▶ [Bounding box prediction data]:

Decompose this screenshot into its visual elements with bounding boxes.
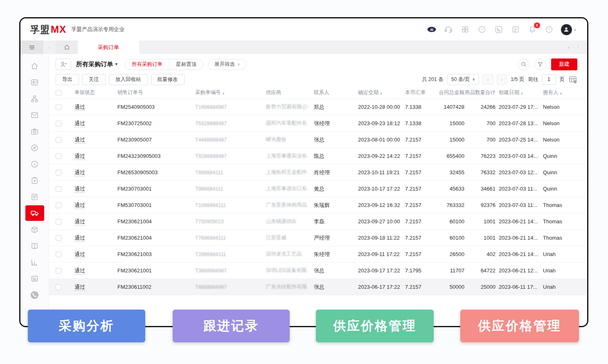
sidebar-item-products[interactable] (20, 221, 49, 238)
sidebar-item-cards[interactable] (20, 270, 49, 287)
headset-support-icon[interactable] (444, 25, 453, 34)
table-row[interactable]: 通过 FM530703001 T1086884111 广东至善休闲用品... 朱… (49, 197, 587, 213)
view-selector[interactable]: 所有采购订单 ▼ (76, 61, 118, 68)
header-delivery-date[interactable]: 确定交期▲▼ (352, 89, 399, 96)
tab-purchase-orders[interactable]: 采购订单 (78, 40, 139, 54)
sales-order-no[interactable]: FM230725002 (111, 120, 189, 126)
notifications-bell-icon[interactable]: 8 (527, 25, 537, 34)
translate-icon[interactable]: T (477, 25, 487, 34)
recycle-bin-button[interactable]: 放入回收站 (109, 74, 148, 85)
sales-order-no[interactable]: FM243230905003 (111, 153, 189, 159)
apps-grid-icon[interactable] (460, 25, 470, 34)
expand-filter-button[interactable]: 展开筛选 ∨ (208, 59, 246, 70)
user-menu[interactable]: ∨ (561, 24, 576, 35)
sort-icon[interactable]: ▲▼ (560, 92, 563, 96)
next-page-button[interactable]: › (497, 74, 507, 85)
table-row[interactable]: 通过 FM2540905003 T1886884987 新势力贸易有限公司 郑总… (49, 99, 587, 115)
sidebar-item-discover[interactable] (20, 139, 49, 156)
table-row[interactable]: 通过 FM230905007 T4488688487 曜光股份 张总 2023-… (49, 132, 587, 148)
batch-edit-button[interactable]: 批量修改 (151, 74, 185, 85)
sales-order-no[interactable]: FM2540905003 (111, 104, 189, 110)
sales-order-no[interactable]: FM230621001 (111, 267, 189, 274)
sales-order-no[interactable]: FM230703001 (111, 186, 189, 192)
row-checkbox[interactable] (56, 186, 61, 192)
row-checkbox[interactable] (56, 284, 61, 290)
table-row[interactable]: 通过 FM243230905003 T9288688487 上海百事通实业有..… (49, 148, 587, 164)
header-po-no[interactable]: 采购单编号▲▼ (189, 89, 259, 96)
table-row[interactable]: 通过 FM230621004 T7686884111 江苏亚威 严经理 2023… (49, 230, 587, 246)
phone-icon[interactable] (494, 25, 504, 34)
per-page-select[interactable]: 50 条/页 ∨ (447, 74, 479, 85)
feature-button[interactable]: 供应价格管理 (460, 310, 579, 342)
sort-icon[interactable]: ▲▼ (222, 92, 225, 96)
header-owner[interactable]: 拥有人▲▼ (539, 89, 587, 96)
ai-assistant-icon[interactable]: AI (427, 25, 437, 34)
prev-page-button[interactable]: ‹ (483, 74, 493, 85)
sales-order-no[interactable]: FM530703001 (111, 202, 189, 208)
table-row[interactable]: 通过 FM230703001 T986884111 上海百事进出口有... 黄总… (49, 181, 587, 197)
filter-funnel-button[interactable] (534, 58, 546, 70)
table-row[interactable]: 通过 FM230621003 T2886884111 深圳麦克工艺品 朱经理 2… (49, 246, 587, 263)
row-checkbox[interactable] (56, 104, 61, 110)
feature-button[interactable]: 供应价格管理 (316, 310, 434, 342)
row-checkbox[interactable] (56, 121, 61, 126)
row-checkbox[interactable] (56, 219, 61, 225)
row-checkbox[interactable] (56, 268, 61, 274)
tab-scroll-right-icon[interactable]: › (568, 44, 570, 50)
pill-all-purchase-orders[interactable]: 所有采购订单 (125, 59, 169, 70)
header-status[interactable]: 单据状态 (67, 89, 111, 96)
goto-page-input[interactable] (542, 74, 556, 85)
header-contract-amount[interactable]: 合同总金额 (431, 89, 464, 96)
sales-order-no[interactable]: FM230621004 (111, 218, 189, 225)
row-checkbox[interactable] (56, 153, 61, 159)
sidebar-item-clipboard[interactable] (20, 172, 49, 189)
search-button[interactable] (518, 58, 529, 70)
row-checkbox[interactable] (56, 252, 61, 257)
header-supplier[interactable]: 供应商 (259, 89, 308, 96)
owner-filter-button[interactable] (56, 58, 71, 70)
menu-toggle-button[interactable] (20, 40, 43, 54)
row-checkbox[interactable] (56, 137, 61, 143)
table-row[interactable]: 通过 FM230621004 T730905023 山东镇源供应 李磊 2023… (49, 213, 587, 230)
table-row[interactable]: 通过 FM230621001 T3868884987 深圳LED设备有限... … (49, 263, 587, 279)
export-button[interactable]: 导出 (56, 74, 79, 85)
sort-icon[interactable]: ▲▼ (380, 92, 383, 96)
sidebar-item-mail[interactable] (20, 107, 49, 123)
follow-button[interactable]: 关注 (82, 74, 106, 85)
tab-home[interactable] (56, 40, 78, 54)
tasks-icon[interactable] (511, 25, 520, 34)
sidebar-item-documents[interactable] (20, 189, 49, 205)
table-row[interactable]: 通过 FM26530905003 T886884111 上海拓邦五金配件... … (49, 164, 587, 181)
header-sales-order-no[interactable]: 销售订单号 (111, 89, 189, 96)
sales-order-no[interactable]: FM230621003 (111, 251, 189, 257)
column-settings-icon[interactable] (568, 75, 577, 83)
sidebar-item-contacts[interactable] (20, 74, 49, 90)
select-all-checkbox[interactable] (56, 90, 61, 96)
feature-button[interactable]: 跟进记录 (173, 310, 290, 342)
row-checkbox[interactable] (56, 170, 61, 175)
sidebar-item-purchase-orders[interactable] (20, 205, 49, 221)
pill-star-pinned[interactable]: 星标置顶 (169, 59, 203, 70)
header-created-date[interactable]: 创建日期▲▼ (495, 89, 539, 96)
header-contact[interactable]: 联系人 (308, 89, 352, 96)
sidebar-item-reports[interactable] (20, 254, 49, 270)
sidebar-item-home[interactable] (20, 58, 49, 74)
tab-more-icon[interactable]: ⋮ (575, 44, 581, 50)
sales-order-no[interactable]: FM26530905003 (111, 169, 189, 175)
table-row[interactable]: 通过 FM230611002 T8868884987 广东光伏配件有限... 张… (49, 279, 587, 295)
header-exchange-rate[interactable]: 本币汇率 (399, 89, 431, 96)
sidebar-item-whatsapp[interactable] (20, 287, 49, 303)
new-button[interactable]: 新建 (551, 58, 577, 70)
sales-order-no[interactable]: FM230611002 (111, 284, 189, 290)
sidebar-item-knowledge[interactable] (20, 238, 49, 254)
feature-button[interactable]: 采购分析 (28, 310, 145, 342)
sidebar-item-media[interactable] (20, 123, 49, 139)
row-checkbox[interactable] (56, 235, 61, 241)
help-icon[interactable]: ? (544, 25, 554, 34)
table-row[interactable]: 通过 FM230725002 T5328688487 国邦汽车零配件有... 张… (49, 115, 587, 132)
row-checkbox[interactable] (56, 202, 61, 208)
sidebar-item-marketing[interactable]: A (20, 156, 49, 172)
tab-scroll-left-icon[interactable]: ‹ (43, 40, 56, 54)
sidebar-item-organization[interactable] (20, 90, 49, 107)
sales-order-no[interactable]: FM230905007 (111, 137, 189, 143)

▶ [INSTRUCTIONS TO FOLLOW]:
Exact wording is required throughout: write out all the records, but no pictures.

▶ [SOLUTION]:
Decompose this screenshot into its visual elements with bounding boxes.
sidebar-item-products[interactable] (20, 221, 49, 238)
sidebar-item-cards[interactable] (20, 270, 49, 287)
headset-support-icon[interactable] (444, 25, 453, 34)
table-row[interactable]: 通过 FM530703001 T1086884111 广东至善休闲用品... 朱… (49, 197, 587, 213)
view-selector[interactable]: 所有采购订单 ▼ (76, 61, 118, 68)
header-delivery-date[interactable]: 确定交期▲▼ (352, 89, 399, 96)
tab-purchase-orders[interactable]: 采购订单 (78, 40, 139, 54)
sales-order-no[interactable]: FM230725002 (111, 120, 189, 126)
notifications-bell-icon[interactable]: 8 (527, 25, 537, 34)
translate-icon[interactable]: T (477, 25, 487, 34)
recycle-bin-button[interactable]: 放入回收站 (109, 74, 148, 85)
sales-order-no[interactable]: FM243230905003 (111, 153, 189, 159)
apps-grid-icon[interactable] (460, 25, 470, 34)
expand-filter-button[interactable]: 展开筛选 ∨ (208, 59, 246, 70)
user-menu[interactable]: ∨ (561, 24, 576, 35)
sort-icon[interactable]: ▲▼ (560, 92, 563, 96)
next-page-button[interactable]: › (497, 74, 507, 85)
table-row[interactable]: 通过 FM2540905003 T1886884987 新势力贸易有限公司 郑总… (49, 99, 587, 115)
sidebar-item-discover[interactable] (20, 139, 49, 156)
table-row[interactable]: 通过 FM230905007 T4488688487 曜光股份 张总 2023-… (49, 132, 587, 148)
batch-edit-button[interactable]: 批量修改 (151, 74, 185, 85)
sales-order-no[interactable]: FM2540905003 (111, 104, 189, 110)
sales-order-no[interactable]: FM230621001 (111, 267, 189, 274)
sales-order-no[interactable]: FM230703001 (111, 186, 189, 192)
row-checkbox[interactable] (56, 186, 61, 192)
row-checkbox[interactable] (56, 284, 61, 290)
table-row[interactable]: 通过 FM243230905003 T9288688487 上海百事通实业有..… (49, 148, 587, 164)
header-po-no[interactable]: 采购单编号▲▼ (189, 89, 259, 96)
table-row[interactable]: 通过 FM230621004 T7686884111 江苏亚威 严经理 2023… (49, 230, 587, 246)
phone-icon[interactable] (494, 25, 504, 34)
per-page-select[interactable]: 50 条/页 ∨ (447, 74, 479, 85)
feature-button[interactable]: 供应价格管理 (460, 310, 579, 342)
sort-icon[interactable]: ▲▼ (222, 92, 225, 96)
header-owner[interactable]: 拥有人▲▼ (539, 89, 587, 96)
ai-assistant-icon[interactable]: AI (427, 25, 437, 34)
prev-page-button[interactable]: ‹ (483, 74, 493, 85)
sales-order-no[interactable]: FM530703001 (111, 202, 189, 208)
table-row[interactable]: 通过 FM230703001 T986884111 上海百事进出口有... 黄总… (49, 181, 587, 197)
filter-funnel-button[interactable] (534, 58, 546, 70)
table-row[interactable]: 通过 FM230621003 T2886884111 深圳麦克工艺品 朱经理 2… (49, 246, 587, 263)
row-checkbox[interactable] (56, 104, 61, 110)
feature-button[interactable]: 供应价格管理 (316, 310, 434, 342)
row-checkbox[interactable] (56, 121, 61, 126)
row-checkbox[interactable] (56, 219, 61, 225)
row-checkbox[interactable] (56, 268, 61, 274)
tab-scroll-right-icon[interactable]: › (568, 44, 570, 50)
pill-all-purchase-orders[interactable]: 所有采购订单 (125, 59, 169, 70)
header-status[interactable]: 单据状态 (67, 89, 111, 96)
goto-page-input[interactable] (542, 74, 556, 85)
header-contract-amount[interactable]: 合同总金额 (431, 89, 464, 96)
sales-order-no[interactable]: FM230621004 (111, 218, 189, 225)
row-checkbox[interactable] (56, 153, 61, 159)
sidebar-item-clipboard[interactable] (20, 172, 49, 189)
search-button[interactable] (518, 58, 529, 70)
row-checkbox[interactable] (56, 252, 61, 257)
header-supplier[interactable]: 供应商 (259, 89, 308, 96)
owner-filter-button[interactable] (56, 58, 71, 70)
menu-toggle-button[interactable] (20, 40, 43, 54)
row-checkbox[interactable] (56, 137, 61, 143)
table-row[interactable]: 通过 FM230621004 T730905023 山东镇源供应 李磊 2023… (49, 213, 587, 230)
table-row[interactable]: 通过 FM230621001 T3868884987 深圳LED设备有限... … (49, 263, 587, 279)
export-button[interactable]: 导出 (56, 74, 79, 85)
sort-icon[interactable]: ▲▼ (380, 92, 383, 96)
sidebar-item-mail[interactable] (20, 107, 49, 123)
follow-button[interactable]: 关注 (82, 74, 106, 85)
tab-home[interactable] (56, 40, 78, 54)
tasks-icon[interactable] (511, 25, 520, 34)
sidebar-item-documents[interactable] (20, 189, 49, 205)
table-row[interactable]: 通过 FM26530905003 T886884111 上海拓邦五金配件... … (49, 164, 587, 181)
header-sales-order-no[interactable]: 销售订单号 (111, 89, 189, 96)
sales-order-no[interactable]: FM230621003 (111, 251, 189, 257)
column-settings-icon[interactable] (568, 75, 577, 83)
sidebar-item-contacts[interactable] (20, 74, 49, 90)
select-all-checkbox[interactable] (56, 90, 61, 96)
feature-button[interactable]: 跟进记录 (173, 310, 290, 342)
row-checkbox[interactable] (56, 170, 61, 175)
sidebar-item-purchase-orders[interactable] (20, 205, 49, 221)
pill-star-pinned[interactable]: 星标置顶 (169, 59, 203, 70)
header-created-date[interactable]: 创建日期▲▼ (495, 89, 539, 96)
header-contact[interactable]: 联系人 (308, 89, 352, 96)
sidebar-item-reports[interactable] (20, 254, 49, 270)
sidebar-item-home[interactable] (20, 58, 49, 74)
tab-more-icon[interactable]: ⋮ (575, 44, 581, 50)
sales-order-no[interactable]: FM26530905003 (111, 169, 189, 175)
table-row[interactable]: 通过 FM230611002 T8868884987 广东光伏配件有限... 张… (49, 279, 587, 295)
header-exchange-rate[interactable]: 本币汇率 (399, 89, 431, 96)
sidebar-item-whatsapp[interactable] (20, 287, 49, 303)
new-button[interactable]: 新建 (551, 58, 577, 70)
sales-order-no[interactable]: FM230611002 (111, 284, 189, 290)
sidebar-item-knowledge[interactable] (20, 238, 49, 254)
feature-button[interactable]: 采购分析 (28, 310, 145, 342)
sidebar-item-media[interactable] (20, 123, 49, 139)
row-checkbox[interactable] (56, 235, 61, 241)
help-icon[interactable]: ? (544, 25, 554, 34)
table-row[interactable]: 通过 FM230725002 T5328688487 国邦汽车零配件有... 张… (49, 115, 587, 132)
row-checkbox[interactable] (56, 202, 61, 208)
sidebar-item-marketing[interactable]: A (20, 156, 49, 172)
tab-scroll-left-icon[interactable]: ‹ (43, 40, 56, 54)
sidebar-item-organization[interactable] (20, 90, 49, 107)
sales-order-no[interactable]: FM230905007 (111, 137, 189, 143)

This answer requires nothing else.